[csw-maintainers] Our core values: providing straightforward experience to the user
Philip Brown
phil at bolthole.com
Sat Nov 27 07:18:25 CET 2010
A bit of a delayed reply on this one... I wanted to let it sit for a bit.
This is mostly in reply to Maciej's email, but the very last bit
addresses Peter's concerns about 'discretionary' release management.
Maciej, you made claims that resistance to package manager concerns is
because the maintainer wants to "avoid low quality"
however, the examples you give, seem to mostly be in the flavor of
"maintainer wants to avoid doing more work".
On 11/24/10, Maciej (Matchek) Blizinski <maciej at opencsw.org> wrote:
>...
> A single person in power can also hurt package quality. Imagine a
> scenario in which there is a package, which has two issues, let's call
> them A and B. The package is unmaintained, and one maintainer takes
> on the issue A, fixes it and submits the fix for release. The updated
> package is better than the previous one, but the release manager,
> using his discretionary powers, rejects the package, saying that the
> maintainer should fix issue B as well. The maintainer feels he's
> being controlled, the release manager believes he's right and insists,
> and both end up in a deadlock.
point #1: notice this is nothing about the maintainer avoiding "low
quality"; this is simply about "maintainer does not wish to do extra
work".
The "feeling controlled" complaint is just a passive-aggressive way of
rephrasing "feeling pressured to do more work against his will".
Almost every argument that comes up on the pkgsubmissions list, has
nothing to do with the maintainer pushing back because it would
somehow make the package "lower quality". Nor do they even claim that.
It is almost always because the maintainer simply does not wish to do
more work on the package, and tries to argue the work is
"unneccessary".
Other types of disagreement usually get resolved relatively easily
with our existing methods.
> This kind of an issue would not happen in a consensus driven
> community. The updated package would be released, and the issue B
> would get eventually fixed too.
(its interesting that you assume that "consensus" means "siding with
the maintainer, against the release manager". but apart from that...)
Point #2:
In contradiction to what you claim your interest is ("promoting high
quality") your example explicitly *promotes* low quality, rather than
somehow avoiding it.
Your example says B eventually gets fixed. Which means B *is* a
problem. Which means the package is better with it("higher quality")
than without it.
Yet your 'consensus' example gets the lesser quality package released,
instead of waiting for the higher quality one to be ready.

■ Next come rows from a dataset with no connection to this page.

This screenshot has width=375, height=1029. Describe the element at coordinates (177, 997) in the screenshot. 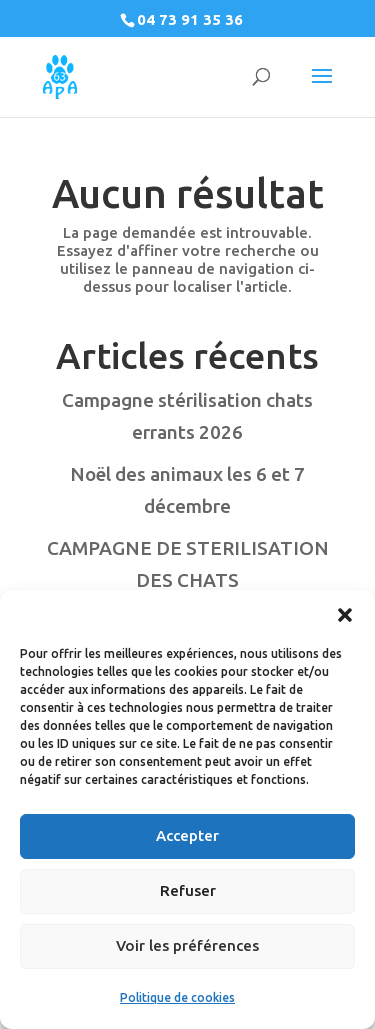 I see `Politique de cookies` at that location.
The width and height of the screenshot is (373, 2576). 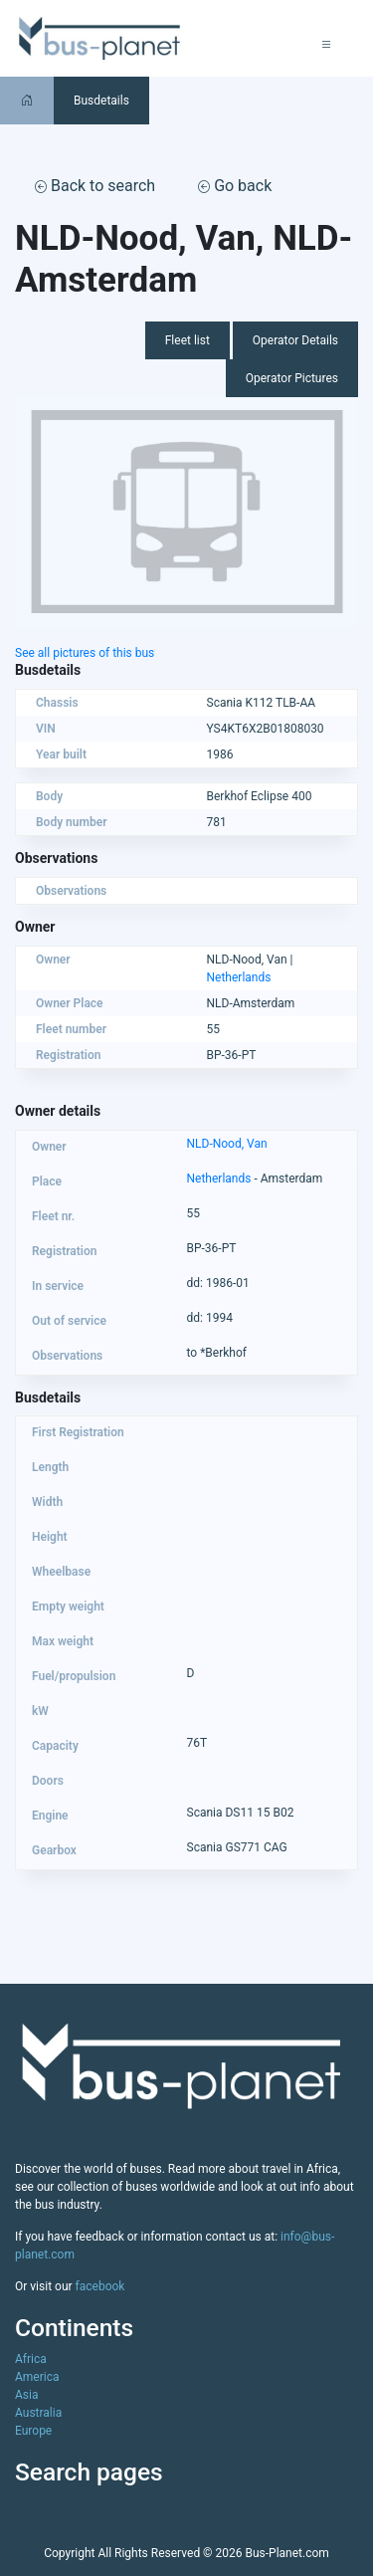 What do you see at coordinates (239, 977) in the screenshot?
I see `Netherlands` at bounding box center [239, 977].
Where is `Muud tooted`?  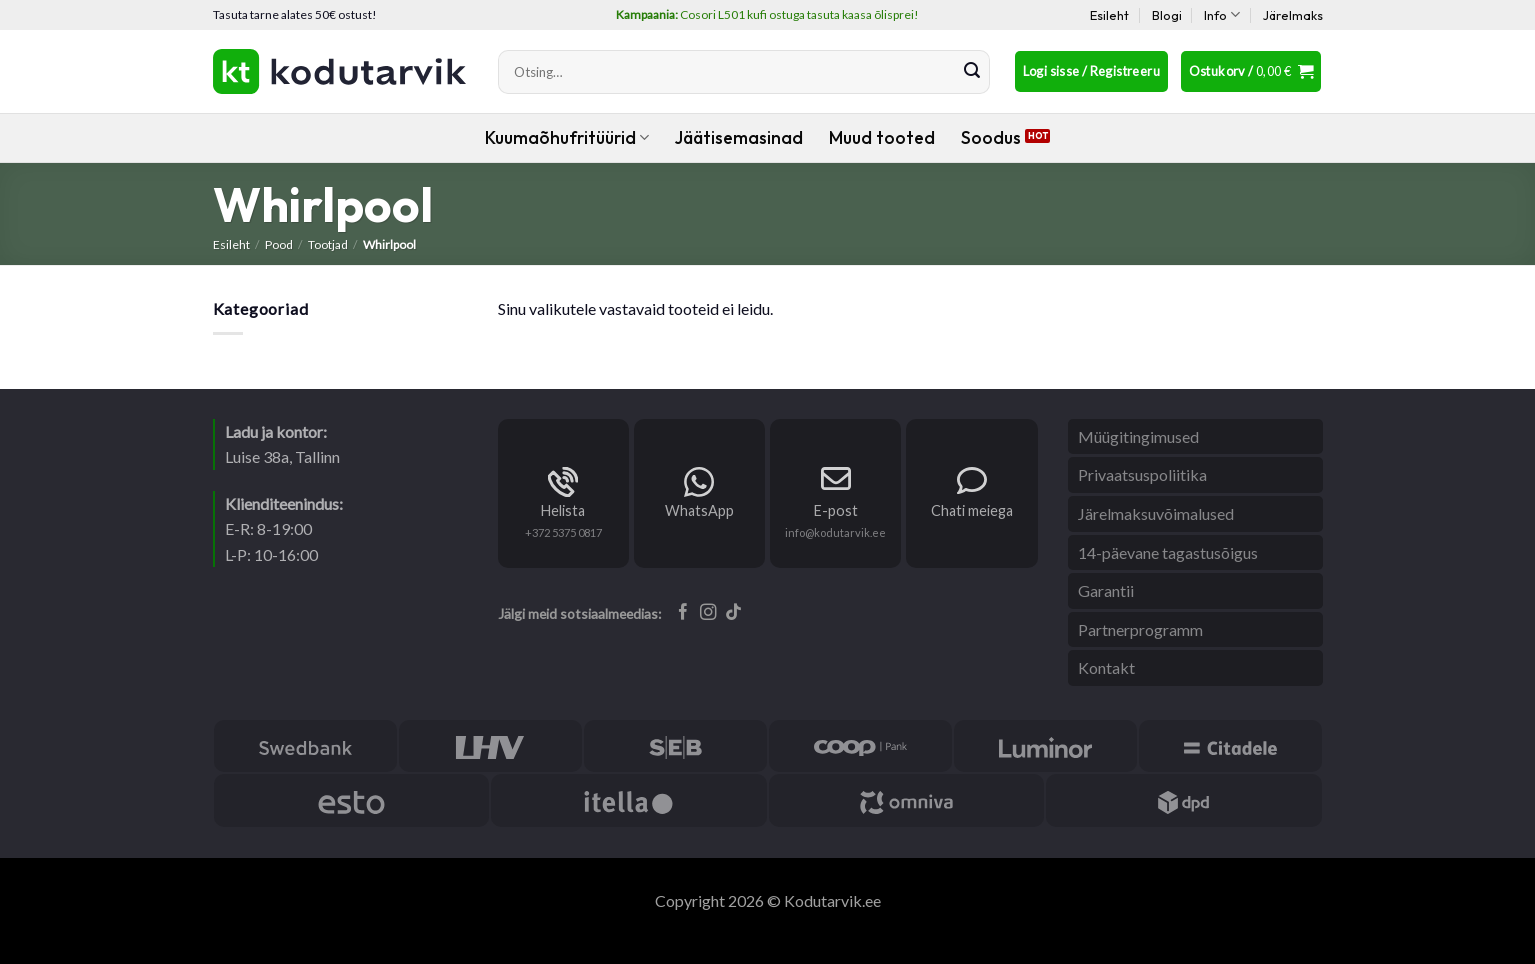 Muud tooted is located at coordinates (882, 137).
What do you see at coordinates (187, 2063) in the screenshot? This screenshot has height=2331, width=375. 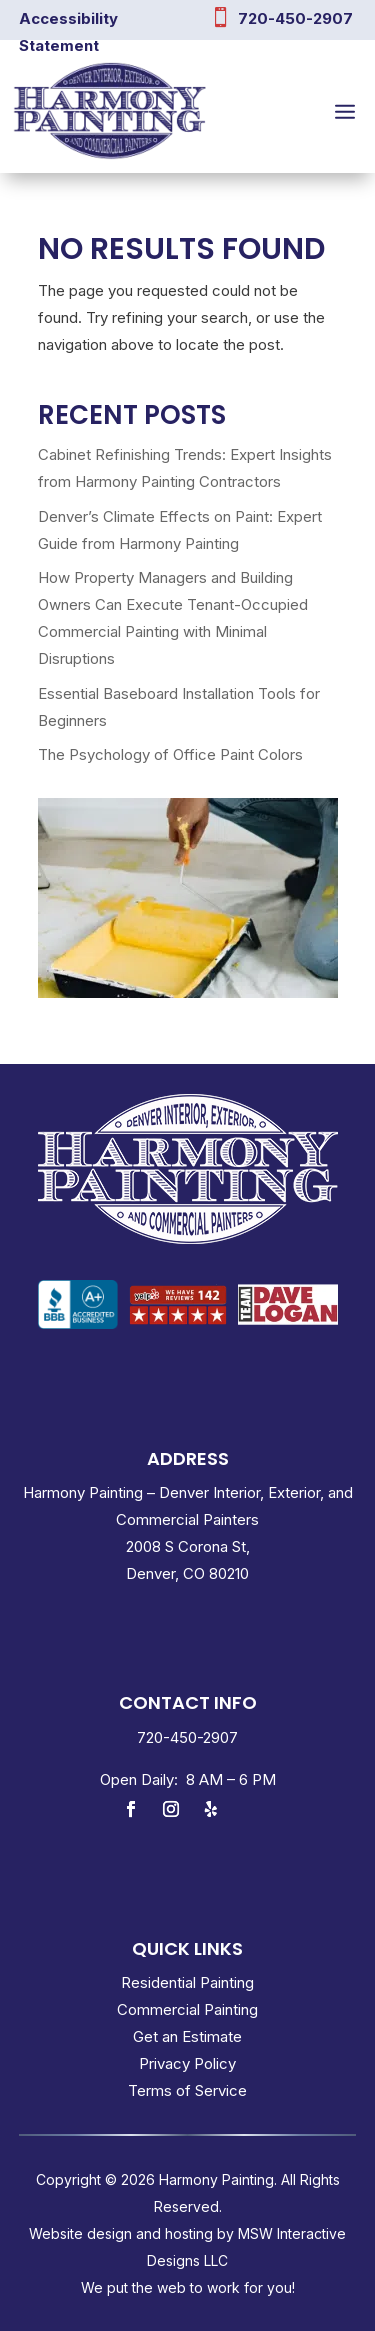 I see `Privacy Policy [link]` at bounding box center [187, 2063].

> Phil, I understand you mean well and you want packages to work well,
> and I want the same thing. But I believe that package quality should
> not be based on what Phil Brown (or any single person, for that
> matter) happens to think is right. It should be based on what the
> OpenCSW community agrees on.
I'll mention that in most major free software distribution projects,
the exact opposite is true. They do not handle every package release
issue through "consensus of the members".
To take debian, as usual: (and do note that it is arguably The Most
Democratic of all distributions)
The "ftp master" team, has virtually exclusive power over what gets
released, and what does not.
Note also, that the ftp masters are not purely bound by debian policy either!
While debian policy is the usual benchmark,
"The ftpmasters also have room for discretion in applying the rules
and may reject packages for other reasons"
While complex issues may end up getting discussed on debian devel (as
complex issues with us, already get discussed on the maintainers
list!), it is in the end, up to the debian ftp masters what gets
released as a package, and what does not.